Chicago Review
- Discipline: Literary magazine
- Language: English
- Edited by: James Garwood-Cole

Publication details
- History: 1946 to present
- Publisher: University of Chicago (United States)
- Frequency: Quarterly

Standard abbreviations
- ISO 4: Chic. Rev.

Indexing
- ISSN: 0009-3696
- JSTOR: 00093696

Links
- Journal homepage;

= Chicago Review =

Chicago Review is a graduate student-run literary magazine founded in 1946 and published quarterly in the Humanities Division at the University of Chicago. The magazine features contemporary poetry, fiction, and criticism, often publishing works in translation and special features in double issues.

Three stories published in Chicago Review have won the O. Henry Award. Work that first appeared in Chicago Review has also been reprinted in The Best American Poetry 2002, The Best American Poetry 2004, and The Best American Short Stories 2003.

== Early history ==
Chicago Review was founded in 1946 by two University of Chicago graduate students, James Radcliffe Squires and Carrolyn Dillard, in response to what they described as "an exaggerated utilitarianism on the college." They aimed to present a "contemporary standard of good writing" and demanded "that the writers do better than they thought they could." Chicago Review exclusively published work by students and faculty members of the university until the Fall/Winter issue of 1953, when F.N. "Chip" Karmtaz assumed editorship of the magazine.

=== Beat poetry censorship controversy ===
Before censorship by the university administration, Chicago Review was an early and leading promoter of the Beat Movement in American literature. In the autumn of 1958, it published an excerpt from Burroughs' Naked Lunch, which was judged obscene by the Chicago Daily News and sparked public outcry; this episode led to the censorship of the following issue, to which the editors responded by resigning and starting a new magazine in which to freely publish Beat fiction.

Chicago Review became the subject of further controversy in 1959, when the University of Chicago prohibited editor Irving Rosenthal from publishing a winter issue that was to include Jack Kerouac's Sebastian Midnite, a thirty-page excerpt from William S. Burroughs's Naked Lunch and a thirty-page work by Edward Dahlberg. The concern of the university was that the work might be deemed obscene. All but one editor quit the paper. Rosenthal, Ginsberg, John Fles, and others responded by founding Big Table; its first issue included ten chapters of Naked Lunch.

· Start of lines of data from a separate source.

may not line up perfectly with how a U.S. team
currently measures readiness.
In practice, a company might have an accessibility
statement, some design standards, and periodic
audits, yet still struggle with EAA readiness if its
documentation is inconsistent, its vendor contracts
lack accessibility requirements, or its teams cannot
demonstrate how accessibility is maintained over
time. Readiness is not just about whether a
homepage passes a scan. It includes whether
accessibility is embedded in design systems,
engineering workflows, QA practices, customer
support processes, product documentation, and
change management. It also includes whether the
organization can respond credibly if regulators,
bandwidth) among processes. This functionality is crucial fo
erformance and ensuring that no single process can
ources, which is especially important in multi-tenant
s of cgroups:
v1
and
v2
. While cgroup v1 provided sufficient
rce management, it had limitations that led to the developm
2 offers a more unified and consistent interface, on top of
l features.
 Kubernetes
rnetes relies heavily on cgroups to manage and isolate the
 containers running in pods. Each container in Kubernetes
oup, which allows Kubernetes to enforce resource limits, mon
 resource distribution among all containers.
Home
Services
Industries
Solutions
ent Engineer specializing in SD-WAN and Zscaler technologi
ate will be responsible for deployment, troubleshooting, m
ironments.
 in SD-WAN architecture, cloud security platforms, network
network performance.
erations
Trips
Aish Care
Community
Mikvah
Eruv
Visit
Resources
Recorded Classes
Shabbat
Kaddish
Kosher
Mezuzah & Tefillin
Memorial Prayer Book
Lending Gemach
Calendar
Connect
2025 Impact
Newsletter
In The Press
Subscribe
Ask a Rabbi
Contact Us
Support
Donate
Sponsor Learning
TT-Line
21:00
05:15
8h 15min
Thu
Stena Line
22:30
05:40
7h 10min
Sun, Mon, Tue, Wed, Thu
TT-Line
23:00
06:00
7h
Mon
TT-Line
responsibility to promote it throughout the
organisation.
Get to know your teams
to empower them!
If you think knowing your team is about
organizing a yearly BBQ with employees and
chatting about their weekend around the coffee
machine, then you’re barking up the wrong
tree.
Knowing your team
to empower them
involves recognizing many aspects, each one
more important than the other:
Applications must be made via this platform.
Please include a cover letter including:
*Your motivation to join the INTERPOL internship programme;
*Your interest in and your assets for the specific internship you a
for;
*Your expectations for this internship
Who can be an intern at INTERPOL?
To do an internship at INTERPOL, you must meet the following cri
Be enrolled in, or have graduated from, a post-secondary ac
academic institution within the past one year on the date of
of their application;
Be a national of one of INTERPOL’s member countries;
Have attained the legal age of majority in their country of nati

In the context of the ongoing nationwide conflict between traditional versus Beat fiction, the impact of the creation of Big Table was such that, as Thomas Pynchon recalled "'what happened at Chicago' became shorthand for some unimaginable subversive threat" among the literature college students at Cornell University

==Special features==
Chicago Review often publishes special features within its issues. In the summer of 1958, it published Volume 12, Number 3 (Issue 12:3) with a special section titled "On Zen" that featured contributions from writers such as Alan Watts and Jack Kerouac. Through this issue, Chicago Review played a significant role in introducing Zen to the American public.

Most of the magazine's special features are included in double issues, the first of which was Issue 17:2/3 in 1964. Featuring new Chicago writing and art, the issue included work by poets such as Paul Carroll and Lucien Stryk. Later double issues, such as Issue 38:01/02, Contemporary Indian Literatures (1992) and Issue 46:3/4, New Polish Writing (2000), established Chicago Review as a premier literary magazine for publishing literary translations. Issue 60:3,The Infrarrealistas (2017), is the first collection of the Infrarealist poets’ Spanish writing in English translation.

Other notable features published by Chicago Review include a special section on Canadian poet Lisa Robertson in Issue 51:4/52:1, an A.R. Ammons feature in Issue 57:1/2, and a special issue on Ed Roberson and Chicago Modernists, Issue 59:4/60:1.

Chicago Review occasionally also publishes triple issues, such as Issue 50:2/3/4, which includes a centenary portfolio on Louis Zukofsky, and Issue 49:3/4 & 50:1, which contains a special section on poet Edward Dorn.

==Notable contributors==
Many well-known writers have been published in Chicago Review, both before and after they became famous. Notably, Philip Roth and Susan Sontag's work appeared in print for the first time in Chicago Review while they were both students at the University of Chicago.

Other contributors include Henry Miller, Lawrence Ferlinghetti, Jack Kerouac, William S. Burroughs, Allen Ginsberg, Tennessee Williams, William Carlos Williams, Anaïs Nin, Charles Simic, John Ashbery, James Tate, Charles Bukowski, Raymond Carver, Philip Levine, Edward Dorn, Anne Carson, Marianne Moore, E.E. Cummings, Robert Duncan, Helen DeWitt, Rae Armantrout, and Dimitris Lyacos.